It's meant to be a "catch-all" for the different ways that the library can be used with GPU support (not just in the browser with WebGPU). The idea is that it will simplify documentation, as transformers.js will select the best execution provider depending on the environment. For example, DML/CUDA support in onnxruntime-node (see microsoft/onnxruntime#16050 (comment))

Of course, this is still a work in progress, so it can definitely change!

hans00
hans001 year ago (edited 1 year ago)
device: 'webgpu',

For some environement it better be list.
Because there not all execution proveders support all oprtators.
For my use-case I'm give a list of EP orderd by priority, let onnxruntime auto fallback.
For example: ['nnapi', 'xnnpack', 'cpu'] for Android / ['qnn', 'dml', 'xnnpack', 'cpu'] for Windows ARM64 (custom build)

young-developer
young-developer1 year ago (edited 1 year ago)
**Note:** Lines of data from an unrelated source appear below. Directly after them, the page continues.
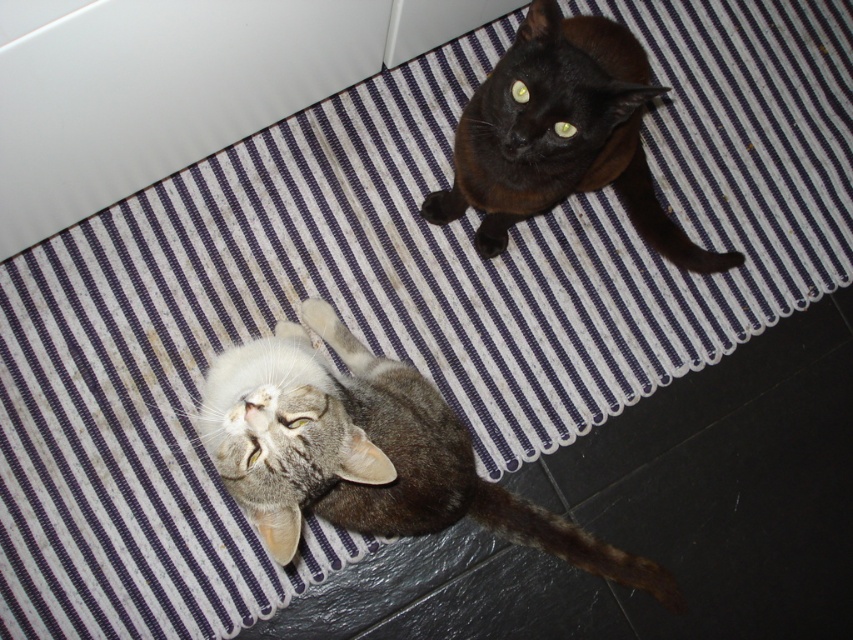 Question: Among these objects, which one is farthest from the camera?

Choices:
 (A) gray tabby cat at lower left
 (B) black glossy cat at upper center

Answer: (B)

Question: Is gray tabby cat at lower left closer to the viewer compared to black glossy cat at upper center?

Choices:
 (A) no
 (B) yes

Answer: (B)

Question: Does gray tabby cat at lower left have a smaller size compared to black glossy cat at upper center?

Choices:
 (A) no
 (B) yes

Answer: (A)

Question: Among these points, which one is nearest to the camera?

Choices:
 (A) (242, 454)
 (B) (517, 56)

Answer: (A)

Question: Does gray tabby cat at lower left have a smaller size compared to black glossy cat at upper center?

Choices:
 (A) yes
 (B) no

Answer: (B)

Question: Which of the following is the closest to the observer?

Choices:
 (A) black glossy cat at upper center
 (B) gray tabby cat at lower left

Answer: (B) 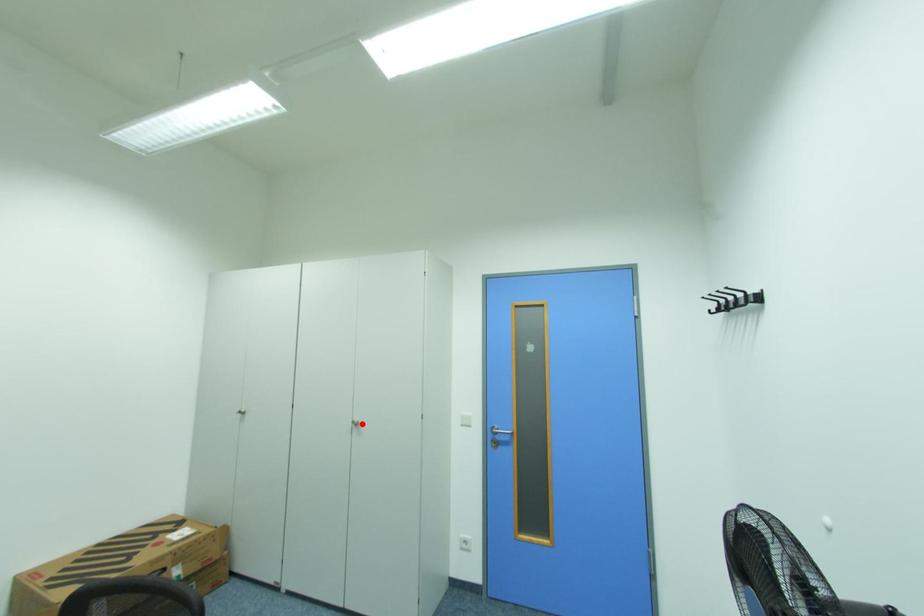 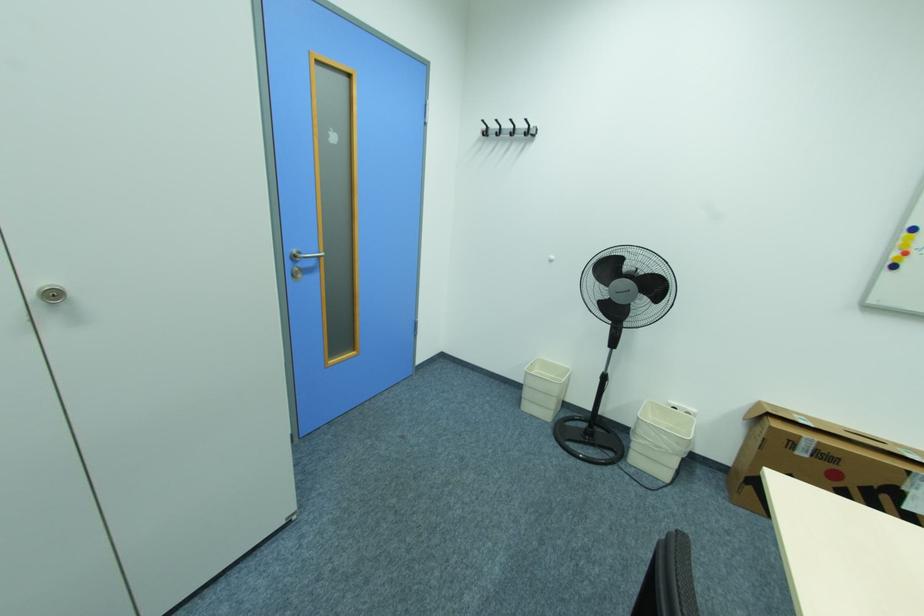 In the second image, find the point that corresponds to the highlighted location in the first image.

(64, 294) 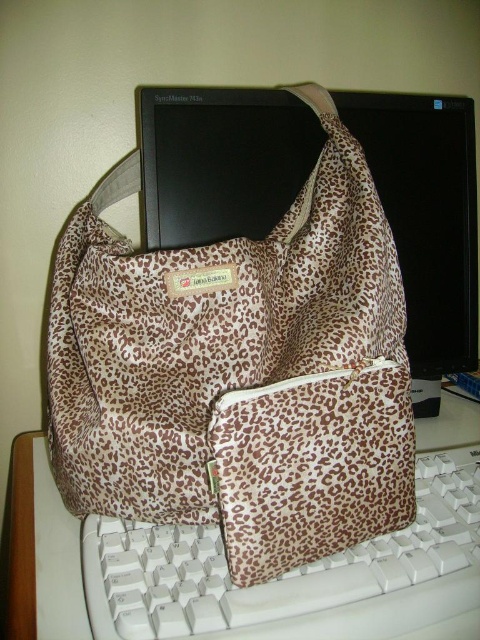 Is point (309, 305) more distant than point (153, 150)?

No, it is in front of (153, 150).

Identify the location of leopard print fabric bag at center. (240, 372).

At what (x,y) coordinates should I click in order to perform the action: click on leopard print fabric bag at center. Please return your answer as a coordinate pair (x, y). Image resolution: width=480 pixels, height=640 pixels. Looking at the image, I should click on (240, 372).

From the picture: Can you confirm if leopard print fabric bag at center is bigger than white plastic keyboard at lower center?

Actually, leopard print fabric bag at center might be smaller than white plastic keyboard at lower center.

Is point (277, 378) in front of point (28, 557)?

That is True.

What do you see at coordinates (240, 372) in the screenshot?
I see `leopard print fabric bag at center` at bounding box center [240, 372].

Identify the location of leopard print fabric bag at center. [x=240, y=372].

Describe the element at coordinates (427, 221) in the screenshot. I see `black glossy monitor at upper center` at that location.

At what (x,y) coordinates should I click in order to perform the action: click on black glossy monitor at upper center. Please return your answer as a coordinate pair (x, y). Looking at the image, I should click on (427, 221). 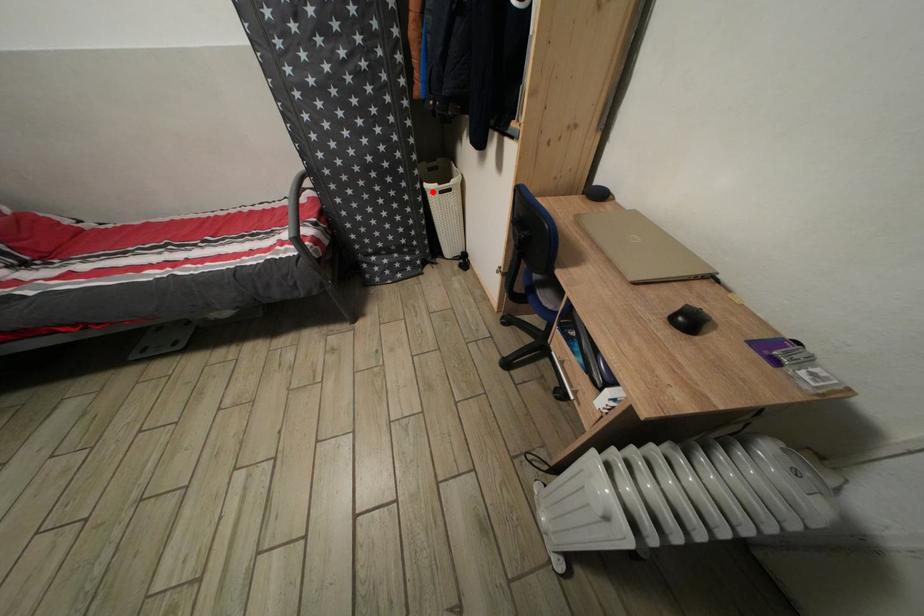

UPDATE: Looks like some kernels are not supported for quant operations :/

I tested WebGPU version on https://huggingface.co/Xenova/wav2vec2-bert-CV16-en with changes from v3 and model (quantized) is loaded without errors but after running transcribe it throws error with message:
An error occurred during model execution: "Error: [WebGPU] Kernel "[Split] /wav2vec2_bert/encoder/layers.0/conv_module/glu/Split" failed. Error: no GPU data for output: 0".

[E:onnxruntime:, sequential_executor.cc:514 ExecuteKernel] Non-zero status code returned while running Split node. Name:'/wav2vec2_bert/encoder/layers.0/conv_module/glu/Split' Status Message: Failed to run JSEP kernel

Is it some quantization error or onnxruntime error?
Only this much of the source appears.